The PyTorch team is making a number of updates to support MLflow usage and provide support for mobile and ARM64 architecture. The team held its first PyTorch Developer Day yesterday to provide PyTorch developers with technical talks, project deep dives, and a networking event with the core PyTorch team and developers.
Highlights from the event included:
MLFlow + PyTorch
A number of announcements were made regarding end-to-end support for MLflow usage with PyTorch. These include support for autologging via PyTorch Lightning, TorchService integration through a new deployment plug-in, and a sample end-to-end workflow targeting HuggingFace Transformers.

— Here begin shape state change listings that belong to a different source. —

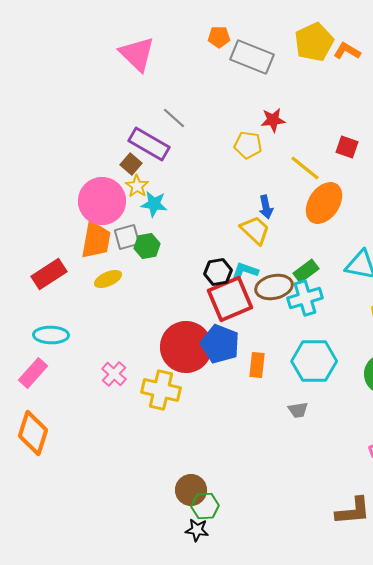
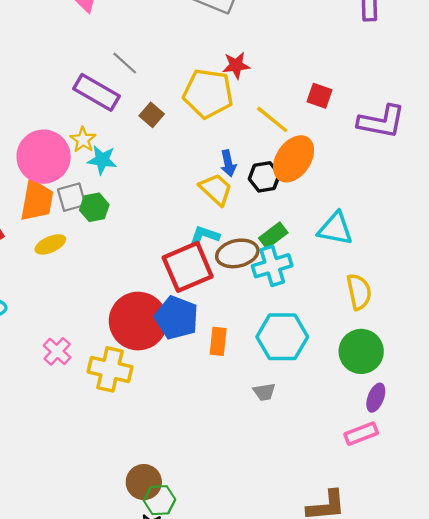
yellow pentagon: (248, 145) -> (208, 94), size x1.6
brown square: (131, 164) -> (152, 115), moved
black hexagon: (218, 272) -> (264, 177), moved

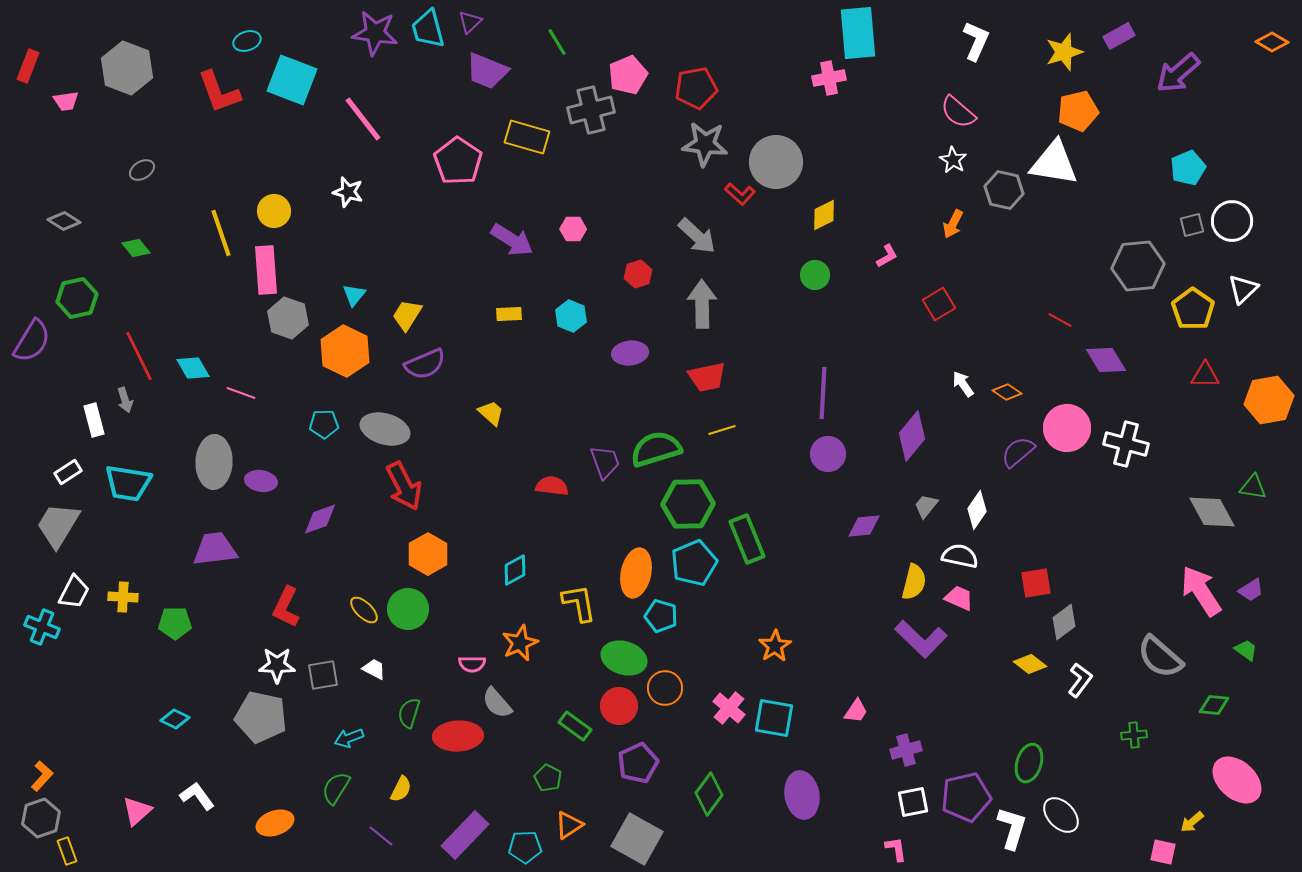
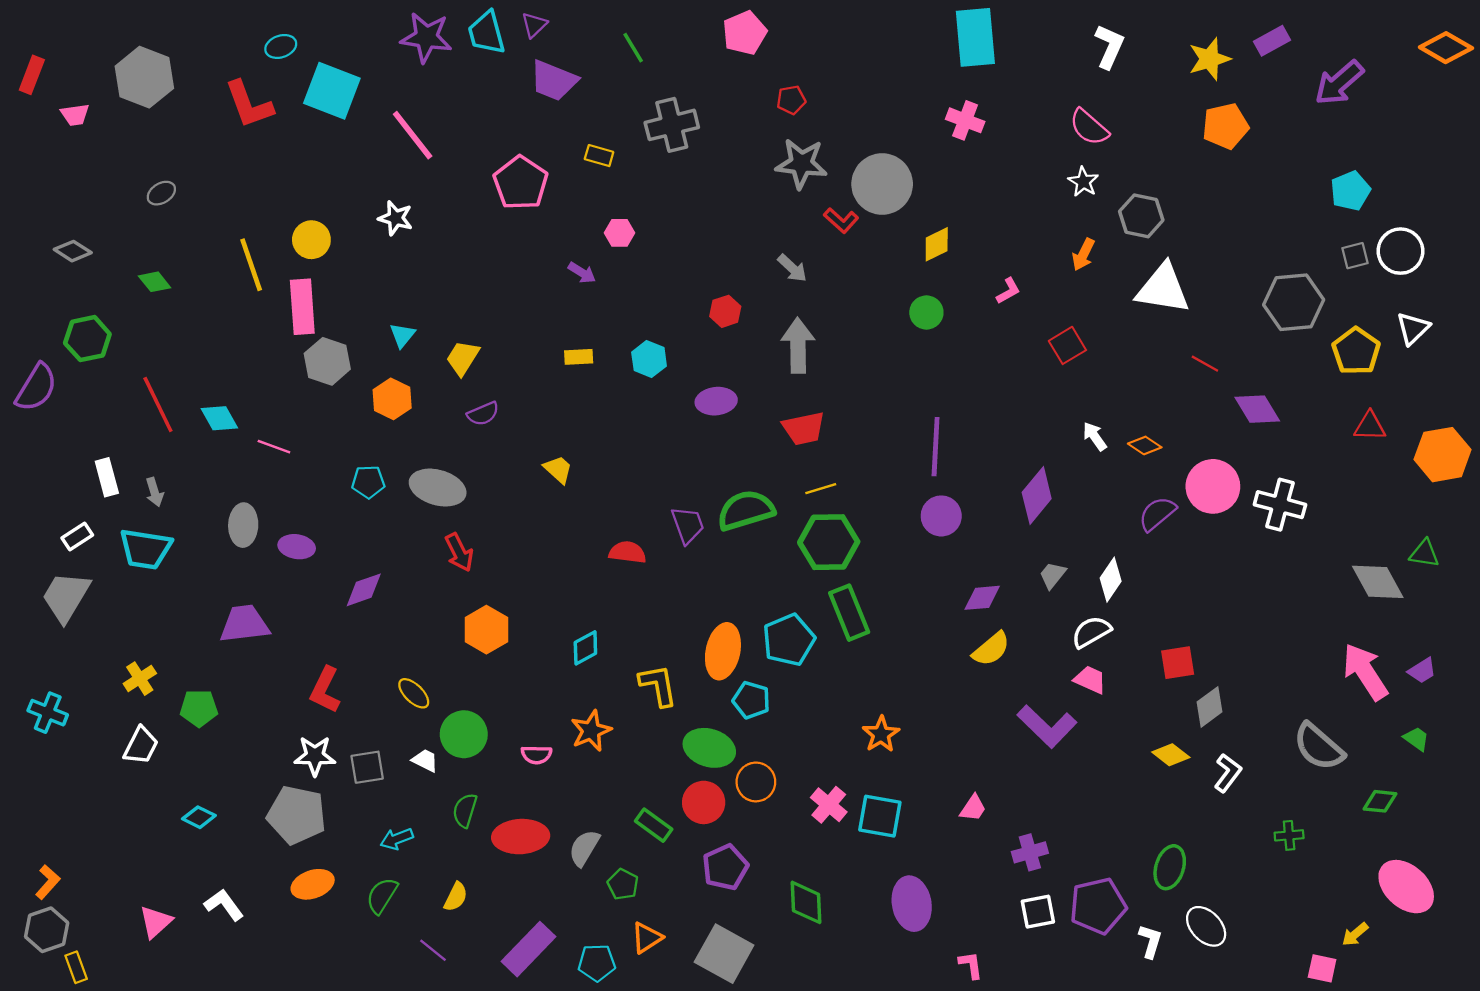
orange diamond: (1272, 42) -> (1446, 48), size x1.4
pink pentagon: (628, 75) -> (745, 33), moved
pink cross: (829, 78) -> (965, 120), moved, turned 32
red pentagon: (696, 88) -> (791, 100), size x0.6
yellow rectangle: (527, 137) -> (599, 156), size x0.6
white triangle: (1054, 163) -> (1163, 289), moved
pink hexagon: (573, 229) -> (619, 233), moved
gray arrow: (697, 236) -> (792, 268), size x0.7
purple arrow: (512, 240) -> (582, 273), size x0.6
orange hexagon: (345, 351) -> (392, 399), size x0.7
purple semicircle: (425, 364) -> (483, 414), size x0.7
gray arrow: (125, 400) -> (155, 492), moved
gray ellipse: (214, 462) -> (243, 525), size x0.7
red arrow: (404, 486) -> (459, 552), size x0.7
green hexagon: (688, 504) -> (829, 542), moved
white semicircle: (960, 556) -> (1091, 632), turned -42
yellow semicircle: (914, 582) -> (991, 649), moved, turned 36
white trapezoid: (74, 592) -> (141, 746), moved
yellow cross: (123, 597) -> (140, 679), turned -36
green circle: (408, 609) -> (464, 734), moved
gray semicircle: (497, 703) -> (584, 848), moved, turned 72
green diamond: (709, 794) -> (806, 902), turned -39
orange ellipse: (275, 823) -> (313, 884), moved
white L-shape: (1012, 828) -> (1150, 941), size x0.7
pink L-shape: (896, 849) -> (971, 965), moved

These additions were the result of a collaboration between Databricks and MLflow core maintainers and the PyTorch core development team at Facebook.
In the future, the teams plan on adding features such as end-to-end workflows for NLP and computer vision, support for hyperparameter optimization, programmatic interpretability using Captum, and support for a feature Store.
PyTorch prototype features for mobile
The team has announced four new prototype features, three of which will enable mobile machine learning developers to execute models. New features include DSP and NPUs using the Android Neural Networks API (NNAPI), GPU execution on Android via Vulkan, and GPU execution on iOS via Metal.
The release also includes support for ARM64 builds for Linux.
Android Neural Networks API 1.3 and PyTorch Mobile support
The Android Neural Networks API (NNAPI) is designed to allow for running computationally intensive operations for machine learning on Android devices. NNAPI 1.3 adds support for Quality of Service APIs, Memory Domains, and expanded quantization support.
The team also announced PyTorch Neural Networks API support, which will allow developers to use hardware accelerated inference with PyTorch. This release also includes support for linear convolutional and multilayer perceptron models on Android 10 and higher.
Future releases will include support for additional operators and model architectures, such as Mask R-CNN.
Facebook AI and OpenMined partner on PyTorch privacy and machine learning courses
The Private AI Series course is designed for all levels of expertise and will provide an overview of privacy-related technologies and how to implement and analyze them.
The two goals of the series are to provide broad awareness and education and to promote key machine learning technologies.
The series will be broken into four courses: awareness, foundation, cross-enterprise statistics and federated learning, and federated statistics and learning on web and mobile. The first course will begin in January 2021.